The arrays haven't changed.

Does anyone know what exactly PHP contributors suggest?


Solution

  • I think my comment might need some more explanation, hopefully this makes it clearer.

    If I have two arrays, and I want to add all elements from the second to the end of the first, using array_push combined with the unpacking operator lets me do it like this:

    $a = [1, 2, 3];
    $b = [4, 5, 6];
    
    array_push($a, ...$b);
    

    $a is now [1, 2, 3, 4, 5, 6]

    (array_unshift lets me do the same, but add the elements to the beginning of the array instead. Using array_push I think makes the example clearer)

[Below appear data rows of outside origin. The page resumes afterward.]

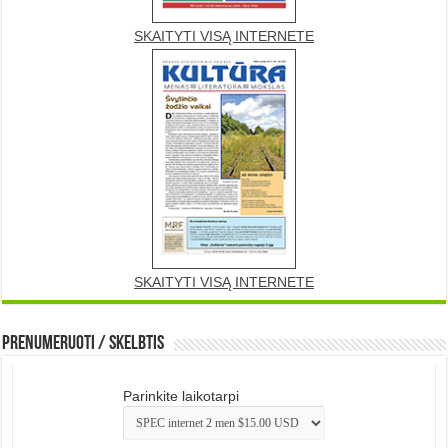
SKAITYTI VISĄ INTERNETE
SKAITYTI VISĄ INTERNETE
Prenumeruoti / Skelbtis
Parinkite laikotarpi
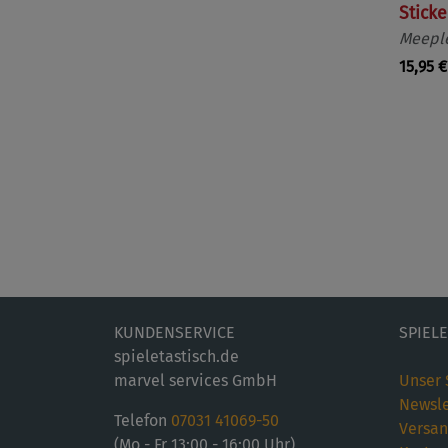
Sticke
Meeple
15,95 €
KUNDENSERVICE
SPIEL
spieletastisch.de
marvel services GmbH
Unser 
Newsle
Telefon
07031 41069-50
Versan
(Mo - Fr 13:00 - 16:00 Uhr)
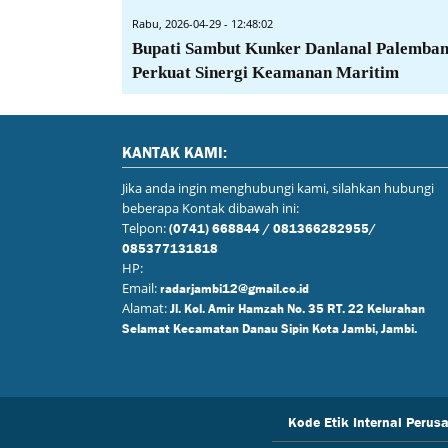
Rabu, 2026-04-29 - 12:48:02
Bupati Sambut Kunker Danlanal Palemban
Perkuat Sinergi Keamanan Maritim
KANTAK KAMI:
Jika anda ingin menghubungi kami, silahkan hubungi
beberapa Kontak dibawah ini:
Telpon:
(0741) 668844 / 081366282955/
085377131818
HP:
Email:
radarjambi12@gmail.co.id
Alamat:
Jl. Kol. Amir Hamzah No. 35 RT. 22 Kelurahan
Selamat Kecamatan Danau Sipin Kota Jambi, Jambi.
Kode Etik Internal Perus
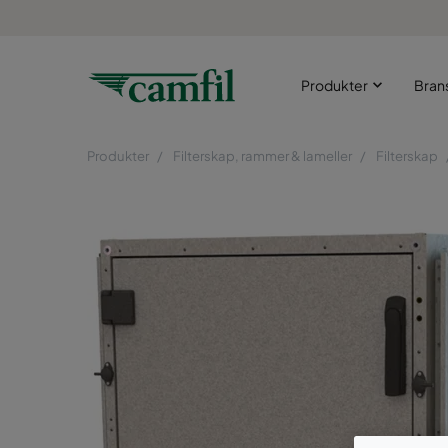
Produkter
Bran
Produkter
Filterskap, rammer & lameller
Filterskap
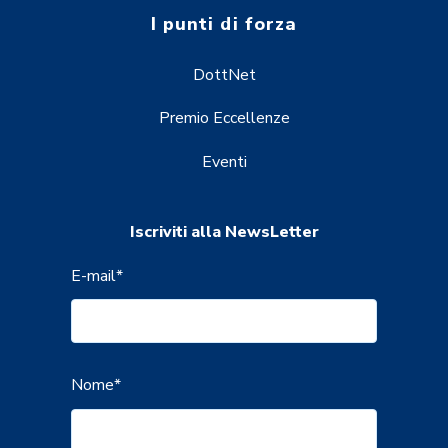
I punti di forza
DottNet
Premio Eccellenze
Eventi
Iscriviti alla NewsLetter
E-mail
*
Nome
*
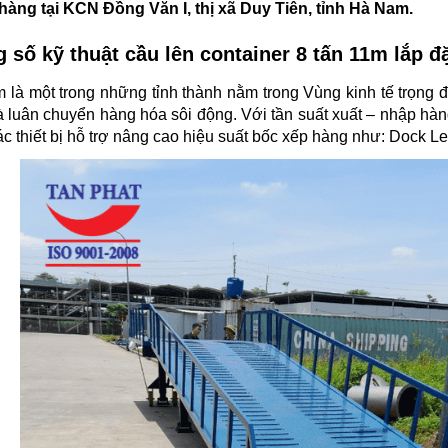
hàng tại KCN Đồng Văn I, thị xã Duy Tiên, tỉnh Hà Nam.
 số kỹ thuật cầu lên container 8 tấn 11m lắp đ
là một trong những tỉnh thành nằm trong Vùng kinh tế trọng đ
 luân chuyển hàng hóa sôi động. Với tần suất xuất – nhập hàn
c thiết bị hỗ trợ nâng cao hiệu suất bốc xếp hàng như: Dock Le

    Before PHP 7.3, if $b was empty then a warning would be raised, as unpacking an empty array is the equivalent of only passing the first argument. See the demo here: https://3v4l.org/GZQoo. $a would still be unchanged, which is the desired outcome, so it's just unnecessary noise in the logs.

    In a practical example, if $b was being generated by another function (calling a database, etc) then without this change I'd need to call if (!empty($b) ... before running the code to prevent the warning. Now, it works silently.

    Note: There are other ways of appending an array to another (array_merge, array_replace and the + operator), but they all have particular ways of merging and de-duplicating shared keys. This method simply appends all values of the second to the first, regardless of the keys.